Back in the real world, Scott places a lantern on the ocean in memory of Chizuru. Kyo decides to keep the family tradition by continuing with the tournament. He reflects on his late father's teachings while Iori stares at him from the other side of the pier.

==Cast==

===Savior Team===
- Sean Faris as Kyo Kusanagi: A Japanese American motorcycle enthusiast and the son of Japanese martial artist Saisyu Kusanagi. He is also a descendant of the Kusanagi clan. Keanu Lam also portrays Kyo in his teen years. Faris spent a month learning how to use a katana in preparing for his role and took up basic Karate.
- Maggie Q as Mai Shiranui: An undercover CIA operative, MMA fighter, and the girlfriend of Iori.
- Will Yun Lee as Iori Yagami: a King of Fighters participant, a descendant of the Yagami clan, and the boyfriend of Mai.

===Rugal Team===
- Ray Park as Rugal Bernstein: A mysterious tyrannical fighter and leader of his own namesake K.O.F. team, the criminal from Europe takes over the King of Fighters dimension.
- Monique Ganderton as Mature: A femme fatale KOF participant and Vice's lover, who is lured into the tournament dimension and brainwashed by Rugal, her weapon of choice is a tonfa.
- Bernice Liu as Vice: She is the second femme fatale KOF participant and Mature's lover. Alongside Mature, she also becomes the enslaved servitress of Rugal.

===Other fighters===
- Françoise Yip as Chizuru Kagura: Descendant of the Kagura clan and host of the King of Fighters tournament.

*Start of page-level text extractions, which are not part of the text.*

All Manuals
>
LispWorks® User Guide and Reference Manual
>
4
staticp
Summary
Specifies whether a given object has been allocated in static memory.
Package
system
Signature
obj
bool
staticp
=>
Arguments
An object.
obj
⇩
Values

Due to a bullet injury, Mai takes Chizuru's place on the Savior Team with Iori and Kyo in the KOF tournament.
- Hiro Kanagawa as Saisyu Kusanagi: Descendant of the Kusanagi clan, the father of Kyo, and the keeper of the Kusanagi Sword. His appearance resembles that of Takuma Sakazaki from Art of Fighting.
- David Leitch as Terry Bogard: A skeptical CIA agent and amateur street fighter who investigates on the activities of the KOF tournament by being the assist fighter of the Savior Team. Leitch was also the film's fight choreographer.
- Sam Hargrave as Mr. Big: a wealthy crime boss and Eskrima master from Australia who challenges Mai during her first match, he is the only fighter in the film to not appear on the original KOF '98 roster from the game.

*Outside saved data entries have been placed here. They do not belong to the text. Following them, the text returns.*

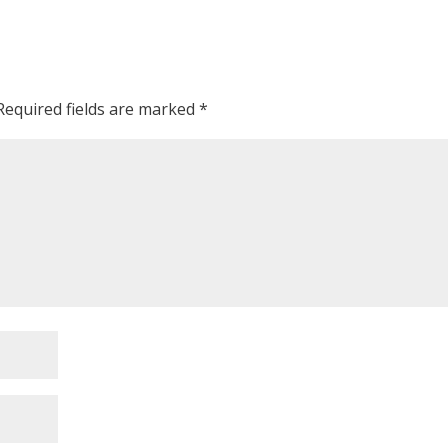
Required fields are marked
*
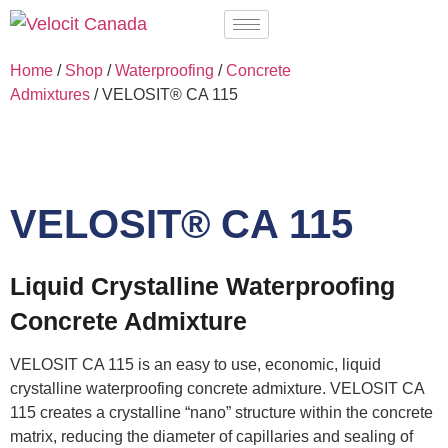
Home
/
Shop
/
Waterproofing
/
Concrete
Admixtures
/ VELOSIT® CA 115
VELOSIT® CA 115
Liquid Crystalline Waterproofing
Concrete Admixture
VELOSIT CA 115 is an easy to use, economic, liquid
crystalline waterproofing concrete admixture. VELOSIT CA
115 creates a crystalline “nano” structure within the concrete
matrix, reducing the diameter of capillaries and sealing of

===Non-canon characters===
- Mike Dopud as CIA Agent
- Doug Abrahams as Mick O'Meara
- Candus Churchill as Berta
- Robin Nielsen as Junior Agent
- Scott Patey as Scott Hana
- Toshi Haraguchi as Takao Iwata

==Production==
Filming began on November 3, 2008, at Aja Tan Studios, North Vancouver, British Columbia, Canada and finished on January 19, 2009.

==Reception==

===Release===
The King of Fighters was released direct-to-DVD in the United States on September 7, 2010, through Vivendi Home Entertainment. It was re-released in the U.S. by Well Go USA Entertainment.

===Criticism===
Beyond Hollywood gave the film a negative review, saying that this movie:

"wastes a lot of unnecessary time trying to convince itself that the audience needs to know everything there is to know about its history (we don't, by the way), when it should have just accepted that it's a movie based on a 2D fighting game, spend 10 minutes tops on the explanations, and get to the fighting already."

Felix Vasquez, Jr. of Cinema Crazed gave the film one-and-a-half out of four stars, commenting:

"Yet another semi-classic video game from the nineties is butchered in to yet another half assed lazily made film"

==Reboot==
Ledo Millennium announced that they are working with 37 Mutual Entertainment for new animated and live action adaptations of The King of Fighters.